Derzeit gibt es verschiedene Anbieter von Inspektions- oder Messlösungen für einzelne Prozessschritte. Die Dr. Schenk GmbH ist derzeit jedoch der einzige Anbieter, der für praktisch jeden Prozessschritt Metrologie-Lösungen aus einer Hand anbieten kann. Durch die dadurch ermöglichte Korrelation der Inspektions- und Messergebnissen aus den verschiedenen Prozessschritten erhalten die Hersteller ein Gesamtbild über die Modulqualität und den Produktionsprozess.
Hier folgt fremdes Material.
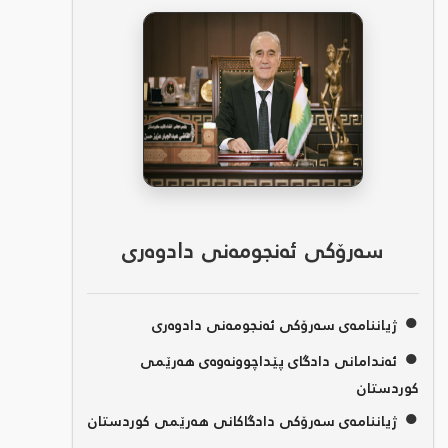
سەرۆکی ئەنجومەنی دادوەری
●
ژیاننامەی سەرۆکی ئەنجومەنی دادوەری
●
ئەندامانی دادگای پێداچوونەوەی هەرێمی
کوردستان
●
ژیاننامەی سەرۆکی دادگاکانی هەرێمی کوردستان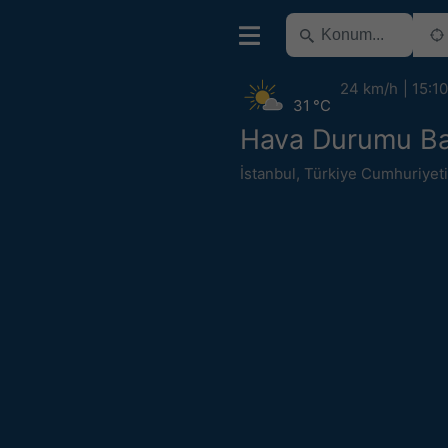
24 km/h
15:10
31 °C
Hava Durumu Ba
İstanbul
,
Türkiye Cumhuriyeti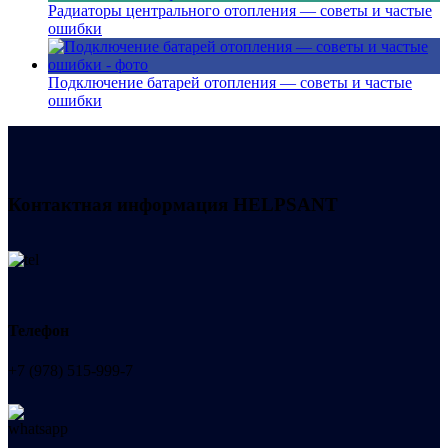
Радиаторы центрального отопления — советы и частые
ошибки
Подключение батарей отопления — советы и частые
ошибки
Контактная информация
HELPSANT
Телефон
+7 (978) 515-999-7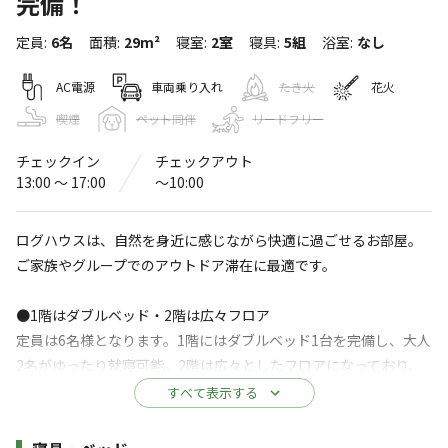
完備！
のほほんパークひだおさか（旧：飛騨
定員
:
6名
面積
:
29m²
寝室
:
2室
寝具
:
5組
浴室
:
なし
小坂ふれあいの森キャンプ場）
〒509-3113
岐阜県
下呂市
小坂町湯屋273-1
AC電源
車両乗り入れ
たき火
花火
Googleマップで見る
喫煙
ペット同伴
リードフリー
チェックイン
チェックアウト
水洗トイレ
ゴミ捨て場
13:00 〜 17:00
〜10:00
駐車場
売店
ログハウスは、自然を身近に感じながら快適に過ごせるお部屋。
コインシャワー
自動販売機
ご家族やグループでのアウトドア滞在に最適です。
※詳しくは「
キャンプ場情報
」をご確認ください。
●1階はダブルベッド・2階は広々フロア
定員は6名様となります。1階にはダブルベッド1台を完備し、大人
【新名称：のほほんパークひだおさか】下呂温
2名がゆったり就寝可能。2階は広々としたフロアになっており、
泉・飛騨高山から車40分。清流のせせらぎと木
布団を敷いて4名が快適にお休みいただけます。木の漂うログハウ
のぬくもりに包まれる、全11棟のログハウス＆
すべて表示する
スならではの落ち着いた空間で、のんびりくつろげます。
バンガロー。目の前には天然の魚が泳ぐ清流、
●自然の中で心癒される滞在
近くには希少な天然炭酸泉や数多くの滝。冷暖
施設詳細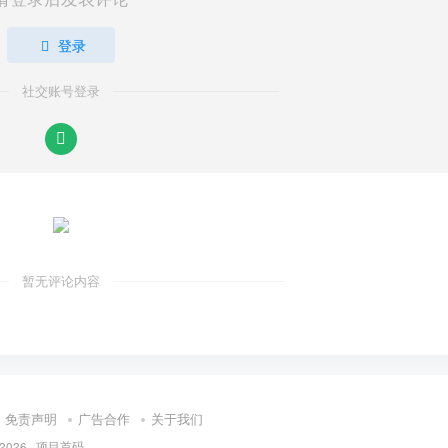
登录
社交账号登录
暂无评论内容
免责声明
广告合作
关于我们
 2026 ·
项目首码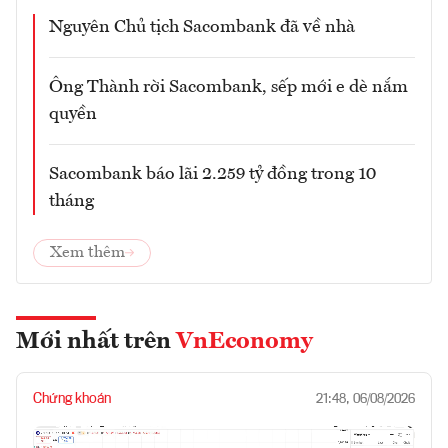
Nguyên Chủ tịch Sacombank đã về nhà
Ông Thành rời Sacombank, sếp mới e dè nắm
quyền
Sacombank báo lãi 2.259 tỷ đồng trong 10
tháng
Xem thêm
Mới nhất trên
VnEconomy
Chứng khoán
21:48, 06/08/2026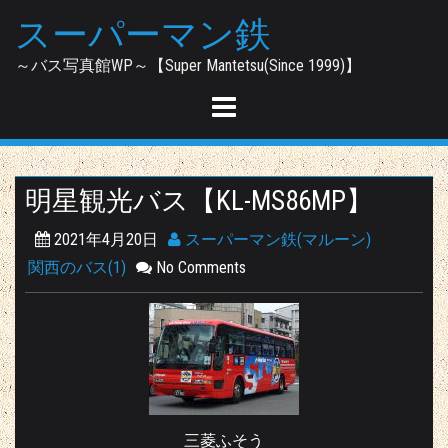
Skip
スーパーマン鉄
to
content
～バス写真館WP～【Super Mantetsu(Since 1999)】
明星観光バス【KL-MS86MP】
2021年4月20日
スーパーマン鉄(マルーン)
関西のバス(1)
No Comments
三菱ふそう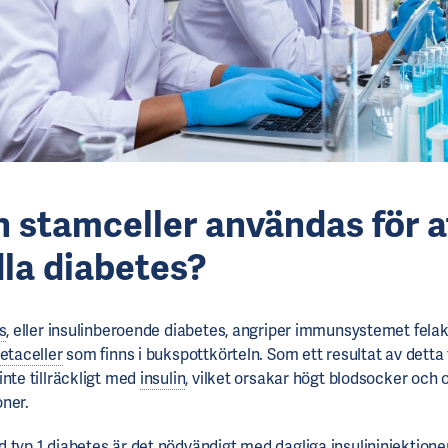
 stamceller användas för a
la diabetes?
s
, eller insulinberoende diabetes, angriper immunsystemet felak
etaceller
som finns i bukspottkörteln. Som ett resultat av detta 
inte tillräckligt med
insulin
, vilket orsakar högt blodsocker och o
ner.
 typ 1 diabetes är det nödvändigt med dagliga insulininjektioner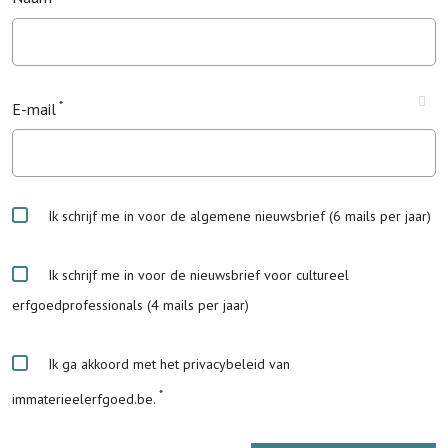
E-mail
Ik schrijf me in voor de algemene nieuwsbrief (6 mails per jaar)
Ik schrijf me in voor de nieuwsbrief voor cultureel
erfgoedprofessionals (4 mails per jaar)
Ik ga akkoord met het privacybeleid van
immaterieelerfgoed.be.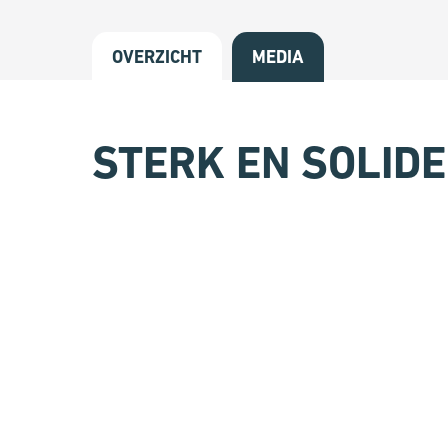
OVERZICHT
MEDIA
STERK EN SOLIDE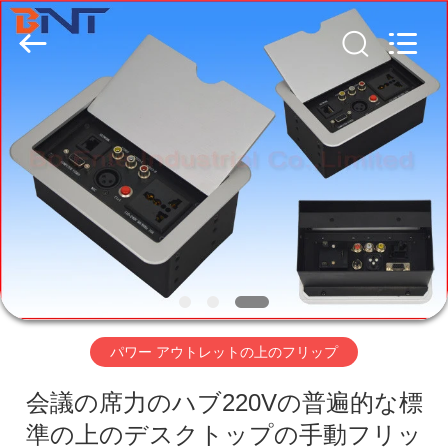
2026
Guangzhou
Boente
Technology
Co.,
Ltd
(Bo
Ente
Industrial
家
Co.,
Limited).
All
Rights
Reserved.
プ
Developed
by
ECER
ロ
ダ
ク
ト
パワー アウトレットの上のフリップ
会議の席力のハブ220Vの普遍的な標
私
準の上のデスクトップの手動フリッ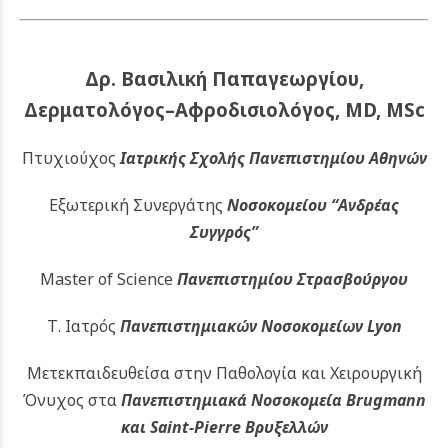
Δρ. Βασιλική Παπαγεωργίου,
Δερματολόγος–Αφροδισιολόγος, MD, MSc
Πτυχιούχος
Ιατρικής Σχολής Πανεπιστημίου Αθηνών
Εξωτερική Συνεργάτης
Νοσοκομείου
“Ανδρέας
Συγγρός”
Master of Science
Πανεπιστημίου Στρασβούργου
Τ. Ιατρός
Πανεπιστημιακών
Νοσοκομείων Lyon
Μετεκπαιδευθείσα στην Παθολογία και Χειρουργική
Όνυχος στα
Πανεπιστημιακά Νοσοκομεία Brugmann
και Saint-Pierre Βρυξελλών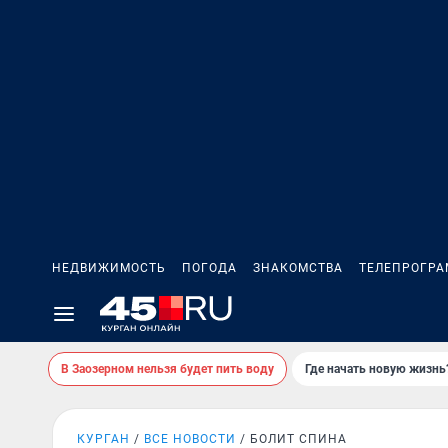
НЕДВИЖИМОСТЬ
ПОГОДА
ЗНАКОМСТВА
ТЕЛЕПРОГР
В Заозерном нельзя будет пить воду
Где начать новую жизнь
КУРГАН
ВСЕ НОВОСТИ
БОЛИТ СПИНА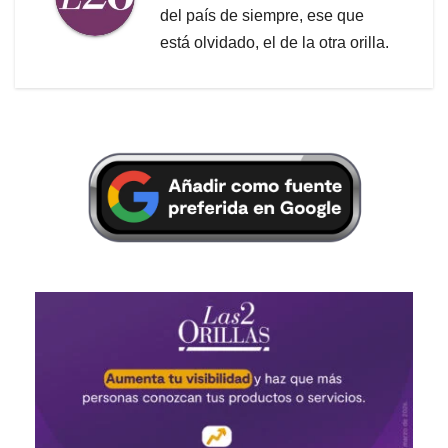
del país de siempre, ese que
está olvidado, el de la otra orilla.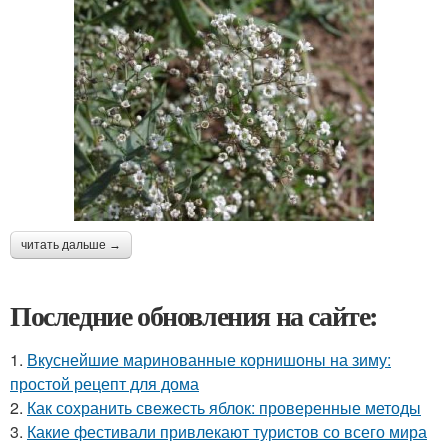
читать дальше →
Последние обновления на сайте:
1.
Вкуснейшие маринованные корнишоны на зиму:
простой рецепт для дома
2.
Как сохранить свежесть яблок: проверенные методы
3.
Какие фестивали привлекают туристов со всего мира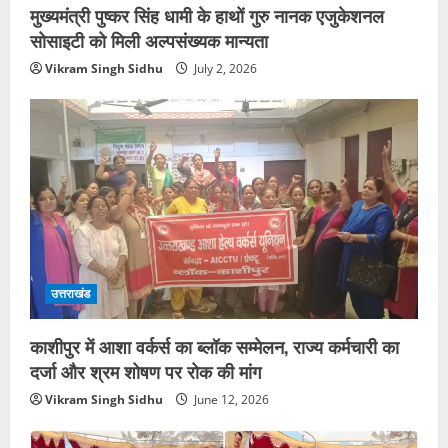
मुख्यमंत्री पुष्कर सिंह धामी के हाथों गुरु नानक एजुकेशनल
सोसाइटी को मिली अल्पसंख्यक मान्यता
Vikram Singh Sidhu
July 2, 2026
उत्तराखंड
काशीपुर में आशा वर्कर्स का ब्लॉक सम्मेलन, राज्य कर्मचारी का
दर्जा और श्रम शोषण पर रोक की मांग
Vikram Singh Sidhu
June 12, 2026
"GlassInspect" ist auf die Erkennung von Fehlern im Floatglas und im TCO- oder Molybdän beschichteten Solarglas spezialisiert. Werden Blasen oder Einschlüsse im Trägermaterial für Module nicht bereits vor Zuführung in die kostenintensive Weiterverarbeitung beim PV-Hersteller erkannt und vor der Lieferung fehlerhafte Glasscheiben aussortiert, können solche Unreinheiten später Folgedefekte wie z. B. Aussetzen oder Ablenkungen des Laserstrahls beim Scribing oder Fehlstellen in der Beschichtung verursachen. Nicht erkannte Kratzer oder Kantenausbrüche können sogar zum Bruch der Glasscheibe bei Transport oder Weiterverarbeitung führen.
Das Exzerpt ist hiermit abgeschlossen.